One of the rare moments we were encouraged to 'peg it', running alongside Trevor, and excellent runner - witness the huge grin on his face to see how much fun it was.
One of the rare moments we were encouraged to ‘peg it’, running alongside Trevor, and excellent runner – witness the huge grin on his face to see how much fun it was. (Picture courtesy of APC)

Strength as well, is appropriate – the right kind of strength. You won’t see many muscle-bound hill-runners out there on the fells. They’d soon grow tired (or frustrated) of lugging all that muscle mass and weight around with them. But good runners ARE strong. The strength is there, where it counts – in the core muscles of your midriff, keeping your body stable and in control and allowing you to keep good form. It’s in the legs and bum, transferring controlled and purposeful power through your feet into the ground. Similarly, good guitarists will have built up a secret strength in the many and complex muscles and tendons of the fingers, hands and wrists. It’s not a strength achieved from gripping exercise balls or pushing weights, it’s a slowly and hard-won power built through slow and steady work on technique.

‘slow and steady wins the race’.

I often encourage my guitar pupils to SLOW DOWN, and to BREAK THINGS DOWN. The worst way to practice a piece of music is to attempt to blast through it from start to finish at full speed. One day soon, maybe. But most of us need to put in lots of careful work to get to that stage.  To use another expression, ‘walk before you run’.

Rather than just running around Rivelin for an hour, hitting every hill up or down, we were taken to specific points, and asked to do short, measured repetitions. Repetition. The old chestnut. The ‘nitty gritty’ of the workshop involved focused repetitions running up and down very short but very tricky hills. Only about 20 seconds of running each time, with plenty of recovery time between goes. This allowed us to keep our energy up, to maintain focus, and to practice our form and technique.
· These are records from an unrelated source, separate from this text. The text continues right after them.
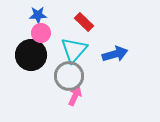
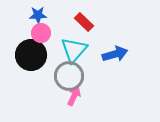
pink arrow: moved 1 px left
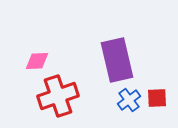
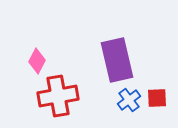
pink diamond: rotated 60 degrees counterclockwise
red cross: rotated 9 degrees clockwise
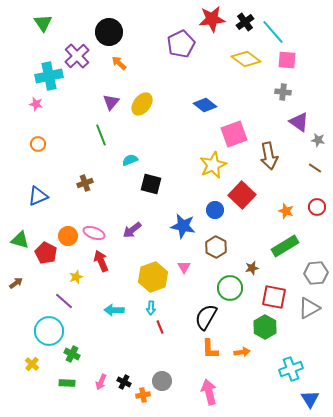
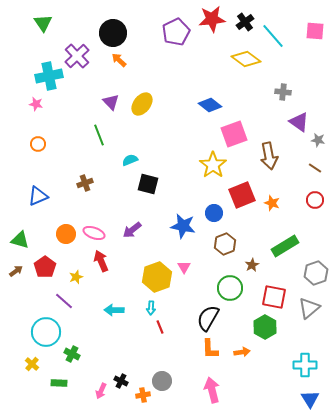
black circle at (109, 32): moved 4 px right, 1 px down
cyan line at (273, 32): moved 4 px down
purple pentagon at (181, 44): moved 5 px left, 12 px up
pink square at (287, 60): moved 28 px right, 29 px up
orange arrow at (119, 63): moved 3 px up
purple triangle at (111, 102): rotated 24 degrees counterclockwise
blue diamond at (205, 105): moved 5 px right
green line at (101, 135): moved 2 px left
yellow star at (213, 165): rotated 12 degrees counterclockwise
black square at (151, 184): moved 3 px left
red square at (242, 195): rotated 24 degrees clockwise
red circle at (317, 207): moved 2 px left, 7 px up
blue circle at (215, 210): moved 1 px left, 3 px down
orange star at (286, 211): moved 14 px left, 8 px up
orange circle at (68, 236): moved 2 px left, 2 px up
brown hexagon at (216, 247): moved 9 px right, 3 px up; rotated 10 degrees clockwise
red pentagon at (46, 253): moved 1 px left, 14 px down; rotated 10 degrees clockwise
brown star at (252, 268): moved 3 px up; rotated 16 degrees counterclockwise
gray hexagon at (316, 273): rotated 15 degrees counterclockwise
yellow hexagon at (153, 277): moved 4 px right
brown arrow at (16, 283): moved 12 px up
gray triangle at (309, 308): rotated 10 degrees counterclockwise
black semicircle at (206, 317): moved 2 px right, 1 px down
cyan circle at (49, 331): moved 3 px left, 1 px down
cyan cross at (291, 369): moved 14 px right, 4 px up; rotated 20 degrees clockwise
pink arrow at (101, 382): moved 9 px down
black cross at (124, 382): moved 3 px left, 1 px up
green rectangle at (67, 383): moved 8 px left
pink arrow at (209, 392): moved 3 px right, 2 px up
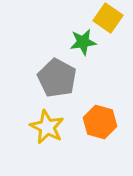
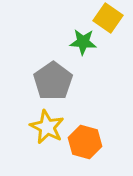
green star: rotated 12 degrees clockwise
gray pentagon: moved 4 px left, 3 px down; rotated 9 degrees clockwise
orange hexagon: moved 15 px left, 20 px down
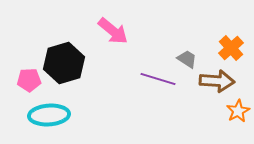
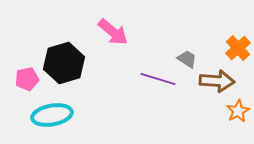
pink arrow: moved 1 px down
orange cross: moved 7 px right
pink pentagon: moved 2 px left, 1 px up; rotated 10 degrees counterclockwise
cyan ellipse: moved 3 px right; rotated 6 degrees counterclockwise
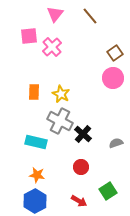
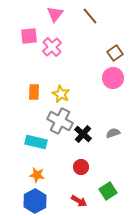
gray semicircle: moved 3 px left, 10 px up
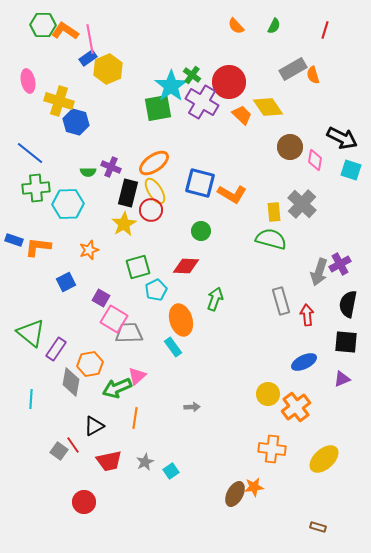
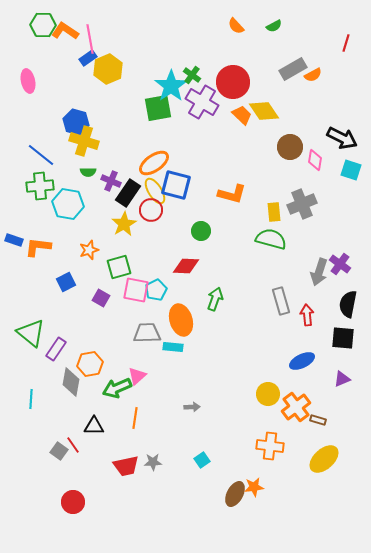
green semicircle at (274, 26): rotated 35 degrees clockwise
red line at (325, 30): moved 21 px right, 13 px down
orange semicircle at (313, 75): rotated 102 degrees counterclockwise
red circle at (229, 82): moved 4 px right
yellow cross at (59, 101): moved 25 px right, 40 px down
yellow diamond at (268, 107): moved 4 px left, 4 px down
blue line at (30, 153): moved 11 px right, 2 px down
purple cross at (111, 167): moved 14 px down
blue square at (200, 183): moved 24 px left, 2 px down
green cross at (36, 188): moved 4 px right, 2 px up
black rectangle at (128, 193): rotated 20 degrees clockwise
orange L-shape at (232, 194): rotated 16 degrees counterclockwise
cyan hexagon at (68, 204): rotated 12 degrees clockwise
gray cross at (302, 204): rotated 24 degrees clockwise
purple cross at (340, 264): rotated 25 degrees counterclockwise
green square at (138, 267): moved 19 px left
pink square at (114, 319): moved 22 px right, 29 px up; rotated 20 degrees counterclockwise
gray trapezoid at (129, 333): moved 18 px right
black square at (346, 342): moved 3 px left, 4 px up
cyan rectangle at (173, 347): rotated 48 degrees counterclockwise
blue ellipse at (304, 362): moved 2 px left, 1 px up
black triangle at (94, 426): rotated 30 degrees clockwise
orange cross at (272, 449): moved 2 px left, 3 px up
red trapezoid at (109, 461): moved 17 px right, 5 px down
gray star at (145, 462): moved 8 px right; rotated 24 degrees clockwise
cyan square at (171, 471): moved 31 px right, 11 px up
red circle at (84, 502): moved 11 px left
brown rectangle at (318, 527): moved 107 px up
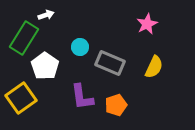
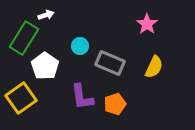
pink star: rotated 10 degrees counterclockwise
cyan circle: moved 1 px up
orange pentagon: moved 1 px left, 1 px up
The odd times where I tried to ‘push it’ or got tired, I could feel the technique, and everything else, slipping, along with my feet.

The group looks on as one of us braves the downhill in style (Picture courtesy of APC)
The group looks on as one of us braves the downhill in style. (Picture courtesy of APC)

This real-life and very physical illustration of the importance of technique brought home to me the importance of structured and methodical practice. It’s great fun tearing through my current ‘project’ a Bach Fugue (the focus of a great Julian Bream masterclass here), from start to finish. If you’re prepared to tolerate the several shonky notes and missed chords along the way, you can enjoy the complete musicality of the piece.

But, I know from experience that the ONLY way to master the piece, to really ‘get’ the trickier passages, is to break it down and practice it slowly. It can be boring, it can seem backwards, over simplified, but it works. Four bars max, often just two, or one bar. Play at half speed, and repeat. And repeat, with plenty of breaks in between to allow your fingers and brain to recharge. And don’t be in a hurry to speed it up. You will learn what you need to learn just as well at this painstaking speed.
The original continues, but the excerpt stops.